We moved back to Lexington, Kentucky this summer. I’ve been practicing, composing, and occasionally performing where I can find space! If you’re a musician in Lexington interested in chamber music, do get in touch and perhaps we can collaborate.
It’s official: we have visas and plane tickets to arrive in the U.K. on September 9! My wife (Kathleen) and I will be based in Oxford, where I will continue to work as a software engineer and be looking for musical opportunities. If you need a viola, violin, or piano player in Oxford, London, or the surrounding areas, contact me! I will be collaborating frequently with our good friend, violinist Jessica Miskelly. We both love playing chamber music and would be delighted to hear from you.
The Lexington Chamber Orchestra is in its second season. If you live in or around Lexington, be sure to check out our concerts. It’s been fun to help make this happen!
We’re starting a new chamber ensemble here in Lexington, Kentucky, called the Lexington Chamber Orchestra!
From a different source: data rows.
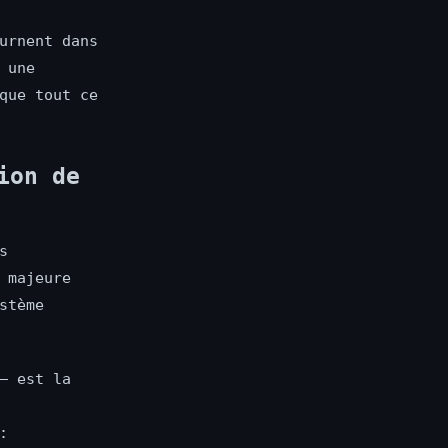
urnent dans
 une
que tout ce
ion de
s
 majeure
stème
— est la
:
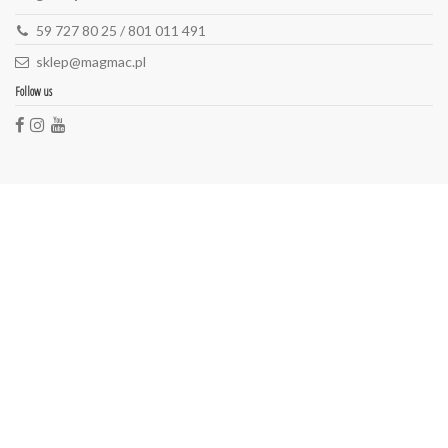
59 727 80 25 / 801 011 491
sklep@magmac.pl
Follow us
Our first concert is Sunday, December 20, 3:00 p.m. at Tates Creek Presbyterian Church. See the link for more information about the group.
We’re hosting a chamber music recital on Friday, September 4, 2015, 7:30 p.m. at Tates Creek Presbyterian Church. I’ll be performing with a number of other friends, with music including Dvořák’s “American” Quartet and York Bowen’s Fantasie Quartet for four violas. We’ll also be premiering a piece I just finished, Fairy Tales for four violas. The title is reminiscent of Schumann’s Märchenbilder.
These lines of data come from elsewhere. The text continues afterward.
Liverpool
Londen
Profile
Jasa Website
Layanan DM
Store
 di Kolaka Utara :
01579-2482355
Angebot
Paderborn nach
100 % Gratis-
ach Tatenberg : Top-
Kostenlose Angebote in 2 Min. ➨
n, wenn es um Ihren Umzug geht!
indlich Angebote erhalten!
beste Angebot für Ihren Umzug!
I recently entered the Rapido! Composition Contest. They have an interesting condition: the piece submitted must be written during a two-week period that the contest is open. The first day, they email contestants the constraints for the piece. This year, the requirement is a 4-6 minute theme and variations for violin, clarinet, and piano. I composed furiously for two weeks and finished a piece that I am very happy with. Now I’m back to working on a quartet for four violas, which I hope to premiere in September.
I recently discovered some awesome tools for creating synthesized sounds. The sounds they generate are just like the sort of things you hear in an 8-bit Nintendo game.
First there is BFXR. You can easily get started by clicking the presets on the left. They aren’t “fixed” presets, but rather random distributions, so if you click “Explosion” repeatedly it generates several sounds that resemble explosions. Then you can manipulate the various synthesis parameters. The “Mutation” button jiggles the parameters a little bit. Way cool!
Then I found LabChirp, another fun tool with a similar purpose. LapChirp focuses on layering several synthesized shapes. It’s not quite as freakishly easy to use as BFXR, but it’s powerful and it also has a randomizer function to help you get going.
Two great programs for creating new sounds for your next homemade video game!
What’s this?! We live in a crazy world where you can download the complete organ works of J.S. Bach for free, thanks to Professor James Kibbie: http://www.blockmrecords.org/bach/download.htm
Ran across this when I asked Pandora for “Iranian Traditional Music”. So apparently Pandora didn’t have much of that, but it tried at least, and Kronos Quartet’s Floodplain album does have some Middle-Eastern flavored tracks. One of the things I love about the album is how the pieces combine the exotic sounds of world folk music into richly-composed works. This isn’t the sort of wallpaper you sometimes get with folk or popular styles; it’s full-fledged art music that explores non-Western idioms. Some of my favorite tracks are “Nihavent Sirto” by Tanburi Cemil Bey and “Mugam Beyati Shiraz” by Rahman Asadollahi.